Supermassive black holes (SMBHs) are thought to originate from early universe seed black holes of mass M BH ∼ 102–105 M ⊙ and grown through cosmic time. Such seeds could be powering the active galactic nuclei (AGN) found in today’s dwarf galaxies. However, probing a connection between the early seeds and local SMBHs has not yet been observationally possible. Massive black holes hosted in dwarf galaxies at intermediate redshifts, on the other hand, may represent the evolved counterparts of the seeds formed at very early times. We present a sample of seven broad-line AGN in dwarf galaxies with a spectroscopic redshift ranging from z = 0.35 to z = 0.93. The sources are drawn from the VIPERS survey as having an Large Magellanic Cloud (LMC) like stellar mass (M ∗) derived from spectral energy distribution fitting, and they are all star-forming galaxies.

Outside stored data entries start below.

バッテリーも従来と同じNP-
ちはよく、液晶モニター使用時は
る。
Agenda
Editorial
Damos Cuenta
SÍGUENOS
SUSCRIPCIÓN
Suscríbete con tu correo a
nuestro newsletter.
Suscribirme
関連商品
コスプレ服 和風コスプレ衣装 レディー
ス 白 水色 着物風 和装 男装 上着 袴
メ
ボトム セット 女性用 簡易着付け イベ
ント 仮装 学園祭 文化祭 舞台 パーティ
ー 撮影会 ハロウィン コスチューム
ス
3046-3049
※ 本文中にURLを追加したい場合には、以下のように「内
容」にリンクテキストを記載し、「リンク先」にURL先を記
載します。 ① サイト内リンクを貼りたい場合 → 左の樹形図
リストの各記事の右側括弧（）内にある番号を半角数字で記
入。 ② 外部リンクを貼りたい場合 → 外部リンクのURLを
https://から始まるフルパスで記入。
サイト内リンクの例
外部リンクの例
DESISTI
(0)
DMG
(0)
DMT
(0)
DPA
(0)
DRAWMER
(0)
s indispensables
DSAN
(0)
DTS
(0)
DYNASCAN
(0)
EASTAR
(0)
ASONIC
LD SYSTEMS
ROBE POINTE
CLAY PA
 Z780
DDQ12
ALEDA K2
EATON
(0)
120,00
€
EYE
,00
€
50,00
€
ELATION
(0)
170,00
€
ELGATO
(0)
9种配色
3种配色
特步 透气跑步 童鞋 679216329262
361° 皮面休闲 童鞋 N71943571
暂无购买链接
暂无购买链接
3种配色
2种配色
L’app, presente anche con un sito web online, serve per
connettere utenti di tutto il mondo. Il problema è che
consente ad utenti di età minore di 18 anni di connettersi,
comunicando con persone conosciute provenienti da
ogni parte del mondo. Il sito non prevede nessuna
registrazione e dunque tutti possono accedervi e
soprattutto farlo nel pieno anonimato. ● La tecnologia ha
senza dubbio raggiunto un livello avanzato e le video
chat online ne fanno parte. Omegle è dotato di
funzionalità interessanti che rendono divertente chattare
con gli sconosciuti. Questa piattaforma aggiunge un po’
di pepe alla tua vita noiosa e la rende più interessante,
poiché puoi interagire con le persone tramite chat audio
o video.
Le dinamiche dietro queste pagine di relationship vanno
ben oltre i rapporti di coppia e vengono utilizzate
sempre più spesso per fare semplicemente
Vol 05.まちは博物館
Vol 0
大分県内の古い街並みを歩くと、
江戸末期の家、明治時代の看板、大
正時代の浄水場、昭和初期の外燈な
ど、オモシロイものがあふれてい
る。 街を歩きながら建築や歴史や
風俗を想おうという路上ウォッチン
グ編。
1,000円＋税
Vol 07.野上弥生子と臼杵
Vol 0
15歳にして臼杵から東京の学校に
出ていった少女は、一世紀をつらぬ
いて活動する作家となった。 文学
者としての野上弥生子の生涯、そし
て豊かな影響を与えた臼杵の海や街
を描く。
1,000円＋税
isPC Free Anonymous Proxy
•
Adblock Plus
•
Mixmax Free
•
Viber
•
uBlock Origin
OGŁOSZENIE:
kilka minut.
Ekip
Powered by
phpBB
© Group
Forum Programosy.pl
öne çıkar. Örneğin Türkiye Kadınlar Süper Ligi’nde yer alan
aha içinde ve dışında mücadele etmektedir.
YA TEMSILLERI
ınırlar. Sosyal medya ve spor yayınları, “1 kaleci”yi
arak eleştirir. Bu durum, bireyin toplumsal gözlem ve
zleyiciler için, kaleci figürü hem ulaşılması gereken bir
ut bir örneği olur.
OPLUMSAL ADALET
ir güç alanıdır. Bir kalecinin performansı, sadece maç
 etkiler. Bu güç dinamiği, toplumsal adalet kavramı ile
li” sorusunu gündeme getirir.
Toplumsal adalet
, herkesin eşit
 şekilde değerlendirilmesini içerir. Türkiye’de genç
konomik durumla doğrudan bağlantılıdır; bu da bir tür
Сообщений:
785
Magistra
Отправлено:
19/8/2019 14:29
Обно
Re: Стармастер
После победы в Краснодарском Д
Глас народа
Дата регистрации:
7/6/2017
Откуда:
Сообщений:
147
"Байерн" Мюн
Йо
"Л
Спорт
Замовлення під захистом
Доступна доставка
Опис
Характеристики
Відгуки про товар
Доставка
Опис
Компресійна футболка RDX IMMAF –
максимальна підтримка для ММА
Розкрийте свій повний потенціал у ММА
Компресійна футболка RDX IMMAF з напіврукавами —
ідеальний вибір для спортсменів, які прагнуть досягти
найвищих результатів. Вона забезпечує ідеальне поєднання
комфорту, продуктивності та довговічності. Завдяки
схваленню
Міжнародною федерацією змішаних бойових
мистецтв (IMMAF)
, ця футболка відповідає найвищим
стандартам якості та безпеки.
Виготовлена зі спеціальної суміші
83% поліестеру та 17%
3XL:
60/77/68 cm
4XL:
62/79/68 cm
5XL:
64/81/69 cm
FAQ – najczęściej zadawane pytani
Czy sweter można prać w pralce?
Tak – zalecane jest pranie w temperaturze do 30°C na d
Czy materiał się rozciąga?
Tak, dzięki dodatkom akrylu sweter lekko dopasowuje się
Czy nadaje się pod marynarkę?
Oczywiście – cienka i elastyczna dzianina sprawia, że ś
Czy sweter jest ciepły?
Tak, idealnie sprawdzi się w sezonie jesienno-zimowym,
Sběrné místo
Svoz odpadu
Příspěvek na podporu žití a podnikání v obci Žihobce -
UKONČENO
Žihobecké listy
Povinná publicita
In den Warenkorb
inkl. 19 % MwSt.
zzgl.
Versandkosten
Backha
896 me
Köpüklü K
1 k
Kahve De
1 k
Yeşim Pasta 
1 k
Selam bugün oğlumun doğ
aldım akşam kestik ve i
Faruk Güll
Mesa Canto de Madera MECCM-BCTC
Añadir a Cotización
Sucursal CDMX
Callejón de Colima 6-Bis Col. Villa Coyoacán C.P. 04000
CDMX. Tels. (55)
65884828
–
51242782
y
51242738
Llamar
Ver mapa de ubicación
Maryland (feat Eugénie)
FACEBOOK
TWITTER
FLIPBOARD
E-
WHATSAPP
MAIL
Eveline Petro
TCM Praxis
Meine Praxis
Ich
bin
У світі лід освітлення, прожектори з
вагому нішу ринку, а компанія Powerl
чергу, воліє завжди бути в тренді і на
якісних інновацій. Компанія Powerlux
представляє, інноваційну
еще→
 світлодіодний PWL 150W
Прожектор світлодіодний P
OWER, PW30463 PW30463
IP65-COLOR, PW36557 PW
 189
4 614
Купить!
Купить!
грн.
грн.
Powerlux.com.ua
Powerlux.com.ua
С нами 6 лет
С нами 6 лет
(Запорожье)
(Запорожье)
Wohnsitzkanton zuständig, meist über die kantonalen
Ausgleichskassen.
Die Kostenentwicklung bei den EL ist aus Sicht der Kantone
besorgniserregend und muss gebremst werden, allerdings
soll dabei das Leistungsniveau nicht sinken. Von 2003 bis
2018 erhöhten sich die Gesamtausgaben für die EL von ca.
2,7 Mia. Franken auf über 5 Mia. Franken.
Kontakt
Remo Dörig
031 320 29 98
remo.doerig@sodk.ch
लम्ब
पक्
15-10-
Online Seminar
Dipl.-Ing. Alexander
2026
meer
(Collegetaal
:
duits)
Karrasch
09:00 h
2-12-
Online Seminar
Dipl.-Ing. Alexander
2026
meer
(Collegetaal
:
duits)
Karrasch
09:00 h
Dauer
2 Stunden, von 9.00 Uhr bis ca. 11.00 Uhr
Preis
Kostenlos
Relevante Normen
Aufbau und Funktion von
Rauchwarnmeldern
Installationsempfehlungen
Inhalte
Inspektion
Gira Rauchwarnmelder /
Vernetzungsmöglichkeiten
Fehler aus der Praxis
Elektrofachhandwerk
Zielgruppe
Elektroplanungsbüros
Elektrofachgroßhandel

Six of these sources are also X-ray AGN. The AGN are powered by SMBHs of >107 M ⊙, more massive than expected from the M BH–M ∗ scaling relation of AGN. Based on semianalytical simulations, we find that these objects are likely overmassive with respect to their hosts since early times (z > 4), independently of whether they formed as heavy (∼105 M ⊙) or light (∼102 M ⊙) seed black holes. In our simulations, these objects tend to grow faster than their host galaxies, contradicting models of synchronized growth. The host galaxies are found to possibly evolve into massive systems by z ∼ 0, indicating that local SMBHs in massive galaxies could originate in dwarf galaxies hosting seed black holes at higher z.